Venerdì è arrivato Kemal Kılıçdaroğlu, il leader del partito di opposizione CHP che ha sfidato Erdoğan arrivando al ballottaggio alle ultime elezioni. Ci aspettavamo che Kılıçdaroğlu si esprimesse in maniera contraria alla deforestazione, ma la sua visita è stata una grande delusione. Si è seduto e ha ascoltato gli abitanti, che hanno parlato in modo davvero impressionante, ma alla fine ha detto soltanto che seguirà questo caso. Gli abbiamo risposto che così era inutile, non ci sarebbe stato un domani, visto che il taglio andava avanti senza sosta e non si era fermato nemmeno durante la sua visita.

Alle 5 e mezza del mattino di sabato 29 luglio i soldati hanno circondato il campo di osservazione, impedendo alle persone sia di uscire che di entrare, e hanno iniziato a tagliare gli alberi intorno. È stata una grande tortura psicologica. Quel giorno gli scontri sono andati avanti per ore e il campo è rimasto circondato fino a quando il taglio non è finito. Solo un quinto della foresta è stata lasciata, la zona ora è come un grande cimitero dove hanno iniziato a raccogliere i tronchi degli alberi abbattuti.

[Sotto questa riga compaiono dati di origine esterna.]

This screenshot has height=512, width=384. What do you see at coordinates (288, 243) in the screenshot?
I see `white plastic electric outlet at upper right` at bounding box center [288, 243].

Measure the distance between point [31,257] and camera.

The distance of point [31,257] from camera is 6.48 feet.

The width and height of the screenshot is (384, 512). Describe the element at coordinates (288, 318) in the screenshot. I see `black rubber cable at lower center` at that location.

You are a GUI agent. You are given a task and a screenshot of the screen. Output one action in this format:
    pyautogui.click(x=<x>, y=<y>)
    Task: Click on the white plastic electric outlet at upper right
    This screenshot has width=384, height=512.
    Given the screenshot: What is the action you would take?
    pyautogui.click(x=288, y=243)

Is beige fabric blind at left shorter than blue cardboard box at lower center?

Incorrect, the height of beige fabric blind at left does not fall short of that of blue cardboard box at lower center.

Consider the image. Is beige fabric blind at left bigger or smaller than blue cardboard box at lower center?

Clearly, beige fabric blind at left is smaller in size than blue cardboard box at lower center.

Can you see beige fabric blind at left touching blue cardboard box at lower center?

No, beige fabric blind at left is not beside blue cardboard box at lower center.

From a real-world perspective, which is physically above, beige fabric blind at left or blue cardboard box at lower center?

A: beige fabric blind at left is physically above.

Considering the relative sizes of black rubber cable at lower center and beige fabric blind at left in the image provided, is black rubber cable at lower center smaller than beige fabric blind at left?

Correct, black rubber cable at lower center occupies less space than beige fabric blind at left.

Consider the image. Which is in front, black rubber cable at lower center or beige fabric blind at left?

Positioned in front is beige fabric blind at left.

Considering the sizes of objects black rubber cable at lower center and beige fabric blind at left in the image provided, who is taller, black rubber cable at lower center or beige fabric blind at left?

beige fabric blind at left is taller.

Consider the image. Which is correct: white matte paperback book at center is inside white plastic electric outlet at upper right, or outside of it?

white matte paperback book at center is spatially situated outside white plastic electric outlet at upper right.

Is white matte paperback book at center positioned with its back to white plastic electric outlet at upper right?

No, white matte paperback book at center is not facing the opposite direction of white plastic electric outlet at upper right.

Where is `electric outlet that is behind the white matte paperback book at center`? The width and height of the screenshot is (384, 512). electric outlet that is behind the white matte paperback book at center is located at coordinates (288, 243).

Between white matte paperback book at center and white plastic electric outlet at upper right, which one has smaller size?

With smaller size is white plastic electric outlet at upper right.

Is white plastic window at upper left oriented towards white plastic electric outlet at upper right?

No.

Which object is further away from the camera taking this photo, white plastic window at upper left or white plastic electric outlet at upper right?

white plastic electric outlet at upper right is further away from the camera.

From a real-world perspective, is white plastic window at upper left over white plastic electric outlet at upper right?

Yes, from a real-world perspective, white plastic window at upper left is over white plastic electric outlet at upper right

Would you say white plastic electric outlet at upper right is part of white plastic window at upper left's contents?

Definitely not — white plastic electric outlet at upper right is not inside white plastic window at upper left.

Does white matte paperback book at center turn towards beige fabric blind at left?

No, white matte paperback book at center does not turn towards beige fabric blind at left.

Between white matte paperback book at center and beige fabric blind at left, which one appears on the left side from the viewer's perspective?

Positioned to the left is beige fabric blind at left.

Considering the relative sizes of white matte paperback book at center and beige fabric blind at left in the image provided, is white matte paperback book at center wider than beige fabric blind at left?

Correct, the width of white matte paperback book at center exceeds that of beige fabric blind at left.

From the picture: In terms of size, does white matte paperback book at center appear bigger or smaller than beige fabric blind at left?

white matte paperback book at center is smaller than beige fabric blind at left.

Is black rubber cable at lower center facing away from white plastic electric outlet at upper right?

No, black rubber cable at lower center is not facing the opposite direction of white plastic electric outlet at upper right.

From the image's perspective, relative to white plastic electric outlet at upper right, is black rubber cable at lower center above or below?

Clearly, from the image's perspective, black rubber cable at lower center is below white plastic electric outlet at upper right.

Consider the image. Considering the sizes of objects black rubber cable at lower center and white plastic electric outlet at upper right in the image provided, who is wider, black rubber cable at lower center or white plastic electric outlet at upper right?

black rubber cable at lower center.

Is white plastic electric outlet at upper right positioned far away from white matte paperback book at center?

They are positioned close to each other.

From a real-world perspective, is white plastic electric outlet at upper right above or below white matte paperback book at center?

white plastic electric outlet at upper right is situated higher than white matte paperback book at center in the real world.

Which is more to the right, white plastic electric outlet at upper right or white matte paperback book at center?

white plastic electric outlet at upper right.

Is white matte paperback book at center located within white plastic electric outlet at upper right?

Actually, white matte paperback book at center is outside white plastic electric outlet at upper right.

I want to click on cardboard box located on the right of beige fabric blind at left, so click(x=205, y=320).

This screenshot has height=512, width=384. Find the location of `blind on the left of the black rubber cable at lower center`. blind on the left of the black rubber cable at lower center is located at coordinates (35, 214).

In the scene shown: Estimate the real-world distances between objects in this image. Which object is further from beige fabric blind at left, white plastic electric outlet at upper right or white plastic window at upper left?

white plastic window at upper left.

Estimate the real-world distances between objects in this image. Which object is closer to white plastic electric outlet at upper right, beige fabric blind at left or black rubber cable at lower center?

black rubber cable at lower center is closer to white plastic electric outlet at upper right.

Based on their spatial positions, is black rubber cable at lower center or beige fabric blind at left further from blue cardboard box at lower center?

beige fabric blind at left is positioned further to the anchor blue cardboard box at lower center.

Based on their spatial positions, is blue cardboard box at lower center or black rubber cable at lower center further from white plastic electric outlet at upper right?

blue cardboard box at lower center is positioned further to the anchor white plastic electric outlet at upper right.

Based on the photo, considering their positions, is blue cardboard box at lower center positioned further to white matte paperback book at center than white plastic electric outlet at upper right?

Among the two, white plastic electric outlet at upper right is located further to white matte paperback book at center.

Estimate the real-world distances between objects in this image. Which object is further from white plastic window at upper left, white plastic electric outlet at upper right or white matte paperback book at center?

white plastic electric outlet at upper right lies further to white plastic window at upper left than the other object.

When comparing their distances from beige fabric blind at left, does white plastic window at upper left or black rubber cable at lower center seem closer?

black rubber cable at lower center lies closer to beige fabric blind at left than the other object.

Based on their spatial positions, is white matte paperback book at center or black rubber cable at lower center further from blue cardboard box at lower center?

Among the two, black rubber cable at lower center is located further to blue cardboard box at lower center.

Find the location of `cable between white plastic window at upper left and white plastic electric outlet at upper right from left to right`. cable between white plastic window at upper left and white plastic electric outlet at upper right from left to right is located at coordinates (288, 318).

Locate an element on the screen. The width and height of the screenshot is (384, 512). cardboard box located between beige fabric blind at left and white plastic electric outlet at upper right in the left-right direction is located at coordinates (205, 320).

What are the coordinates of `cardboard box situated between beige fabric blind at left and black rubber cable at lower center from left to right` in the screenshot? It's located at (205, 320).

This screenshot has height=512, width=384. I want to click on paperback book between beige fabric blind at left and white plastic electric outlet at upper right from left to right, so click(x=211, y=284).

Gli abitanti e il movimento però non si fermano, nonostante tutto. Domenica 6 agosto è stata organizzata una nuova manifestazione. Quali sono i passi successivi e come continuerà la lotta?

L’attenzione pubblica è molto cresciuta, le televisioni di opposizione hanno mostrato tutto dal vivo, ma non siamo mai stati abbastanza. Perché la gente non è venuta? Akbelen è molto vicina a Bodrum, in una zona della Turchia, la costa egea, molto frequentata e facilmente raggiungibile d’estate.

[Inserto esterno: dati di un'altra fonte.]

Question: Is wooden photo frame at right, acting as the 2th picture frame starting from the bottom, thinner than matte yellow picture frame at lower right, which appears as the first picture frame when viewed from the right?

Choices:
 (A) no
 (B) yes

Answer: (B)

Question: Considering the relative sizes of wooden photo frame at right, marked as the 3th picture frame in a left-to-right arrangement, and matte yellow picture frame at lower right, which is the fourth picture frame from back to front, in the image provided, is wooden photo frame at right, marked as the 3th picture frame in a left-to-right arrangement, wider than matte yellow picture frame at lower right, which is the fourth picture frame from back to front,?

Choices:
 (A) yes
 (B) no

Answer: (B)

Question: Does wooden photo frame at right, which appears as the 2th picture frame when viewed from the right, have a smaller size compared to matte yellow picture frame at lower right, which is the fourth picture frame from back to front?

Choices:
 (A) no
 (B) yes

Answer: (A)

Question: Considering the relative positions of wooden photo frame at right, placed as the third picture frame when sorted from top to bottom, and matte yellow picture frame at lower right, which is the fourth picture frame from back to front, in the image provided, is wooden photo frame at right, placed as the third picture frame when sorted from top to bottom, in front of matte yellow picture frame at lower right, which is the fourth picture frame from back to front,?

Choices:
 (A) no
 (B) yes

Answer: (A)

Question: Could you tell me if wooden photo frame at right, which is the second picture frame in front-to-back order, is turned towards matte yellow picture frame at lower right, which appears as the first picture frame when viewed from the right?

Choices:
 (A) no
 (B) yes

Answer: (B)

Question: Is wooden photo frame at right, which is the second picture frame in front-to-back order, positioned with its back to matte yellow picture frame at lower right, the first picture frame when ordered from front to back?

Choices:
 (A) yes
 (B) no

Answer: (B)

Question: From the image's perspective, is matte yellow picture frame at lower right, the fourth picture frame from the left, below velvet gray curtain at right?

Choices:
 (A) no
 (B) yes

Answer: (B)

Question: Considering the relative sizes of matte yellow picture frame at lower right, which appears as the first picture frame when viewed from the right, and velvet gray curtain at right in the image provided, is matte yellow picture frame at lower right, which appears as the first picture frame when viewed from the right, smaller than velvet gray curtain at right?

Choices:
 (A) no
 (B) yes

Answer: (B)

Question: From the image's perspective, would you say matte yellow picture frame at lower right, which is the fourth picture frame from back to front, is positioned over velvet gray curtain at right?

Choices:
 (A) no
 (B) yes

Il prossimo passo ora è quello di provare a spingere la miniera fuori dall’area in cui gli alberi sono stati tagliati, per lasciare lo strato fertile del suolo così com’è, perché la foresta possa ricrescere. Ma bisogna tenere alta l’attenzione dell’opinione pubblica, perché molto presto gli abitanti potrebbero perdere le loro case.

L’importanza di questo movimento consiste però anche nel dare coraggio alle altre lotte ambientali in Turchia. Sempre nella provincia di Muğla, nella località di Deştin c’è in questo momento una protesta contro un cementificio (vedi @destincevreplatformu); non lontano, ad Avdan nella provincia di Denizli, un movimento si oppone ad un’altra miniera di carbone (vedi @avdanplatformu); a Kaz Dağları, si sta cercando di fermare il taglio di una foresta portato avanti per la creazione di una miniera di rame (vedi @kazdagikoruma); e ancora le proteste per la difesa del monte Cudi nella provincia di Şırnak (vedi #CudiYaniyorSesVer). Tutti questi movimenti possono trarre ispirazione dall’esperienza di Akbelen e dalle altre lotte.